» **Your task**
Repeat precisely the span of lines below that opens with the line containing "Privacy verklaring" and closes with the line containing "Roermond. A-merken, tweedehands & nieuw —", both included.

[Dataset entries]
============================================================

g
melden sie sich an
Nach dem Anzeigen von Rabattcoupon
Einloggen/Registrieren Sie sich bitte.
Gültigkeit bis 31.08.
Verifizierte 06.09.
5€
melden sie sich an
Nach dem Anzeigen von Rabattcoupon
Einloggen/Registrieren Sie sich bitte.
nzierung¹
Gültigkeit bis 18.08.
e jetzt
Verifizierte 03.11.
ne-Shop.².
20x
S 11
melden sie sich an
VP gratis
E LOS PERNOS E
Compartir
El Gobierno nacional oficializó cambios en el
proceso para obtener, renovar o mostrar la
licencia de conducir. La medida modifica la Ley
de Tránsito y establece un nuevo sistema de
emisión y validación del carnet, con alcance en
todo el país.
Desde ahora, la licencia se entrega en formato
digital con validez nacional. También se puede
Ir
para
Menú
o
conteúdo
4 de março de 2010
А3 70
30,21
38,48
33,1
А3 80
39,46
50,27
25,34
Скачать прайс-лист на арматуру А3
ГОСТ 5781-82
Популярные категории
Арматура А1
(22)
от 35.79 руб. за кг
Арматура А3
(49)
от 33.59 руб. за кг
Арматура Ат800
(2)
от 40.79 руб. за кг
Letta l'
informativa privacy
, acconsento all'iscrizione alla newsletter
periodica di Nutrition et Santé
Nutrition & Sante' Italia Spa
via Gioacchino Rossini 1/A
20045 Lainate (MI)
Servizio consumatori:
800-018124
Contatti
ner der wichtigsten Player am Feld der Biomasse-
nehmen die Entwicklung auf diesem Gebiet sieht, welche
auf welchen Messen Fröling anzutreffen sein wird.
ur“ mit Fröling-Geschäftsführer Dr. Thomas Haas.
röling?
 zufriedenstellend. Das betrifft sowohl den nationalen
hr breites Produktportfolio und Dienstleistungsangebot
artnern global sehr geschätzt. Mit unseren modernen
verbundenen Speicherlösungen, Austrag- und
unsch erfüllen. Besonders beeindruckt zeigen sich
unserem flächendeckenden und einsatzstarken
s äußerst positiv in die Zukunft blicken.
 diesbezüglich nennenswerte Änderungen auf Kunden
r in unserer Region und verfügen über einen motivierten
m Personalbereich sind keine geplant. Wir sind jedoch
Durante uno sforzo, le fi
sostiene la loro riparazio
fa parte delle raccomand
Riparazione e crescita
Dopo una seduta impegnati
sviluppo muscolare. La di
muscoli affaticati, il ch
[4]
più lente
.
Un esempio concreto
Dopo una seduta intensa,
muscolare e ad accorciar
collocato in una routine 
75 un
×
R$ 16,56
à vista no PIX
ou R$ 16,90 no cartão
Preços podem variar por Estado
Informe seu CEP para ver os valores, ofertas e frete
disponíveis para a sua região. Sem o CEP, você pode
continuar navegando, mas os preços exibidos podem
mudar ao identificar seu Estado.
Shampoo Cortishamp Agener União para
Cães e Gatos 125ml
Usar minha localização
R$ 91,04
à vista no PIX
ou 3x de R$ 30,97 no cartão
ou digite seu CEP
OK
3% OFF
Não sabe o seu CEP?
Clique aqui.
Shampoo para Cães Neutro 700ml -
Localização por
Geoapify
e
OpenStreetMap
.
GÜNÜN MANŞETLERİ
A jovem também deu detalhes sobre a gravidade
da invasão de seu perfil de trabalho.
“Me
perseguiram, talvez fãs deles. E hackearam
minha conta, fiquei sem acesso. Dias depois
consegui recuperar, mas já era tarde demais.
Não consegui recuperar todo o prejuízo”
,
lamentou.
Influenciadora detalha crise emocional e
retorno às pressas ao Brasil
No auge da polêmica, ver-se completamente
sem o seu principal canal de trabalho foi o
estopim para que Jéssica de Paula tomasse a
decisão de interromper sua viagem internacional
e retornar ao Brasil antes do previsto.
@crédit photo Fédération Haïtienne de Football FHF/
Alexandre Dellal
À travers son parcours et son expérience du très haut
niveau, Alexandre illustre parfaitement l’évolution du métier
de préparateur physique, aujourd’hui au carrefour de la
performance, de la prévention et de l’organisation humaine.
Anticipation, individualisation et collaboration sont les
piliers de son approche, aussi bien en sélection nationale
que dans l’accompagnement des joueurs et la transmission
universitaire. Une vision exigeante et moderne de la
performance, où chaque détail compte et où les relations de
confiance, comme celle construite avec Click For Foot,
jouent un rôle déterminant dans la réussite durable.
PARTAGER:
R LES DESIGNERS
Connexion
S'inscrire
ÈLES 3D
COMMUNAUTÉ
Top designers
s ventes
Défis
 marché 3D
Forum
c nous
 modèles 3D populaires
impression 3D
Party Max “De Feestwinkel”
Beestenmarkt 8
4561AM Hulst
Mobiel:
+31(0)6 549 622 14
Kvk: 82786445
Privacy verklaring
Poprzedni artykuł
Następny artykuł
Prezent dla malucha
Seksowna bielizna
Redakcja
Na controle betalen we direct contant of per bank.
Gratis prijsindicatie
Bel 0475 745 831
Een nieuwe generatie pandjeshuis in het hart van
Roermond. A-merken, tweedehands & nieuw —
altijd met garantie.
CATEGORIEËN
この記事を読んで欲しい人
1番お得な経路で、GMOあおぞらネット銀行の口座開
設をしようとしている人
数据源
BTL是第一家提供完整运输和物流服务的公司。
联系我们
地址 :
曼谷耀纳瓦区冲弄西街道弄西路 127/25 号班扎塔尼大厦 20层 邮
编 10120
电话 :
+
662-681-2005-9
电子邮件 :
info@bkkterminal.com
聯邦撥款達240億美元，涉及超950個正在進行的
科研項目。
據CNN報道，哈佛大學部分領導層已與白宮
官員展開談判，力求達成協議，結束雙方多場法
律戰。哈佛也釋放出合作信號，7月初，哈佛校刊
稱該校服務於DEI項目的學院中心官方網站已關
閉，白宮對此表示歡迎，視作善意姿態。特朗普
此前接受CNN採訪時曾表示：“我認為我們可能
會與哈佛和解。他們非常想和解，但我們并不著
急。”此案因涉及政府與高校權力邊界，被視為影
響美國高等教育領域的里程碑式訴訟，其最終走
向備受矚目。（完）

============================================================

» **Response**
Privacy verklaring
Poprzedni artykuł
Następny artykuł
Prezent dla malucha
Seksowna bielizna
Redakcja
Na controle betalen we direct contant of per bank.
Gratis prijsindicatie
Bel 0475 745 831
Een nieuwe generatie pandjeshuis in het hart van
Roermond. A-merken, tweedehands & nieuw —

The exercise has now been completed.